Saved entries:
# # # # #

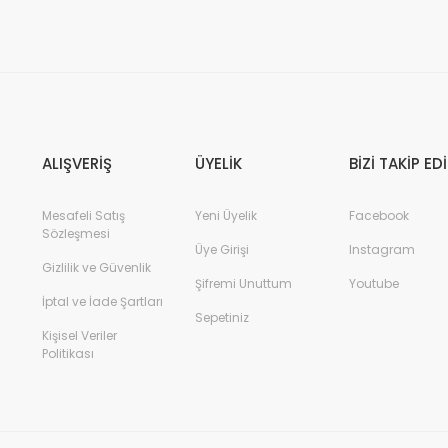
ALIŞVERİŞ
ÜYELİK
BİZİ TAKİP ED
Mesafeli Satış
Yeni Üyelik
Facebook
Sözleşmesi
Üye Girişi
Instagram
Gizlilik ve Güvenlik
Şifremi Unuttum
Youtube
İptal ve İade Şartları
Sepetiniz
Kişisel Veriler
Politikası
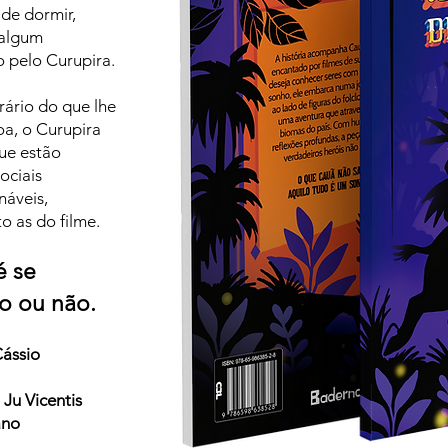
de dormir,
 algum
o pelo Curupira.
ário do que lhe
oa, o Curupira
que estão
ociais
náveis,
o as do filme.
é se
o ou não.
ássio
:
Ju Vicentis
ano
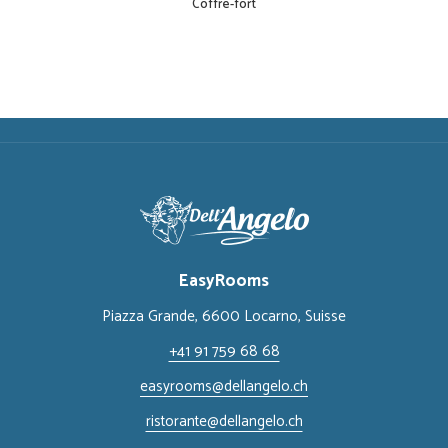
Coffre-fort
EasyRooms
Piazza Grande, 6600 Locarno, ​Suisse
+41 91 759 68 68
easyrooms@dellangelo.ch
ristorante@dellangelo.ch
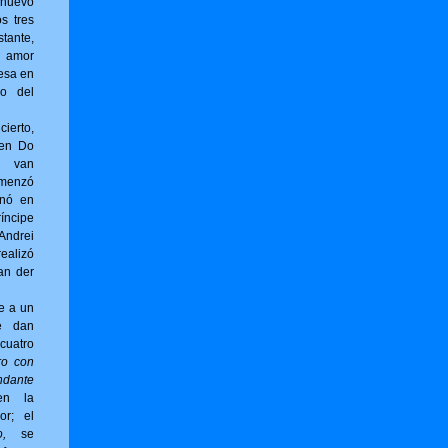
 nuevo
os tres
tante,
 amor
esa en
no del
erto,
 en Do
g van
omenzó
inó en
íncipe
ndrei
ealizó
an der
e a un
e dan
cuatro
ro con
ndante
en la
or; el
,
se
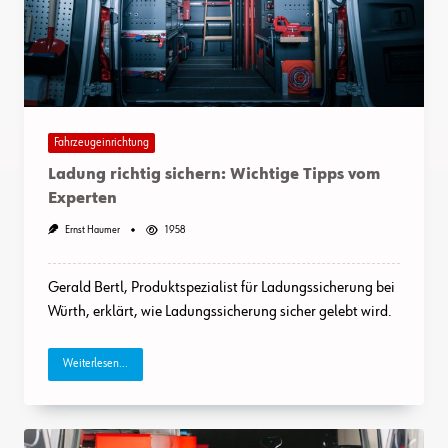
Fahrzeugeinrichtung
Ladung richtig sichern: Wichtige Tipps vom
Experten
Ernst Haumer
1958
Gerald Bertl, Produktspezialist für Ladungssicherung bei
Würth, erklärt, wie Ladungssicherung sicher gelebt wird.
Weiterlesen...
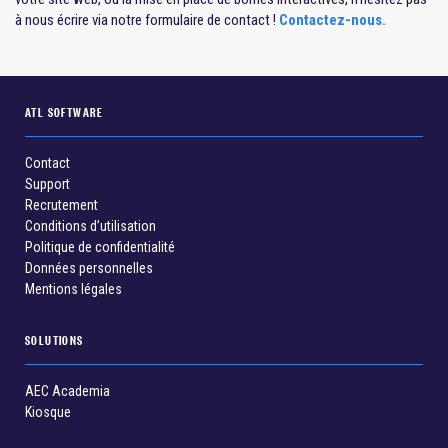
à nous écrire via notre formulaire de contact !
Contactez-nous.
ATL SOFTWARE
Contact
Support
Recrutement
Conditions d’utilisation
Politique de confidentialité
Données personnelles
Mentions légales
SOLUTIONS
AEC Academia
Kiosque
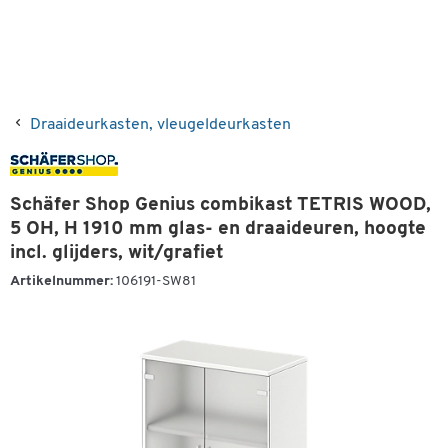
Draaideurkasten, vleugeldeurkasten
Schäfer Shop Genius combikast TETRIS WOOD,
5 OH, H 1910 mm glas- en draaideuren, hoogte
incl. glijders, wit/grafiet
Artikelnummer:
106191-SW81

# # # # #

Instructions for the task: Before copying, set the pictures aside; then give the records again exactly.

Worked solution:
ALIŞVERİŞ
ÜYELİK
BİZİ TAKİP ED
Mesafeli Satış
Yeni Üyelik
Facebook
Sözleşmesi
Üye Girişi
Instagram
Gizlilik ve Güvenlik
Şifremi Unuttum
Youtube
İptal ve İade Şartları
Sepetiniz
Kişisel Veriler
Politikası
de dormir,
 algum
o pelo Curupira.
ário do que lhe
oa, o Curupira
que estão
ociais
náveis,
o as do filme.
é se
o ou não.
ássio
:
Ju Vicentis
ano
Coffre-fort
EasyRooms
Piazza Grande, 6600 Locarno, ​Suisse
+41 91 759 68 68
easyrooms@dellangelo.ch
ristorante@dellangelo.ch
 nuevo
os tres
tante,
 amor
esa en
no del
erto,
 en Do
g van
omenzó
inó en
íncipe
ndrei
ealizó
an der
e a un
e dan
cuatro
ro con
ndante
en la
or; el
,
se
Fahrzeugeinrichtung
Ladung richtig sichern: Wichtige Tipps vom
Experten
Ernst Haumer
1958
Gerald Bertl, Produktspezialist für Ladungssicherung bei
Würth, erklärt, wie Ladungssicherung sicher gelebt wird.
Weiterlesen...
à nous écrire via notre formulaire de contact !
Contactez-nous.
ATL SOFTWARE
Contact
Support
Recrutement
Conditions d’utilisation
Politique de confidentialité
Données personnelles
Mentions légales
SOLUTIONS
AEC Academia
Kiosque
Draaideurkasten, vleugeldeurkasten
Schäfer Shop Genius combikast TETRIS WOOD,
5 OH, H 1910 mm glas- en draaideuren, hoogte
incl. glijders, wit/grafiet
Artikelnummer:
106191-SW81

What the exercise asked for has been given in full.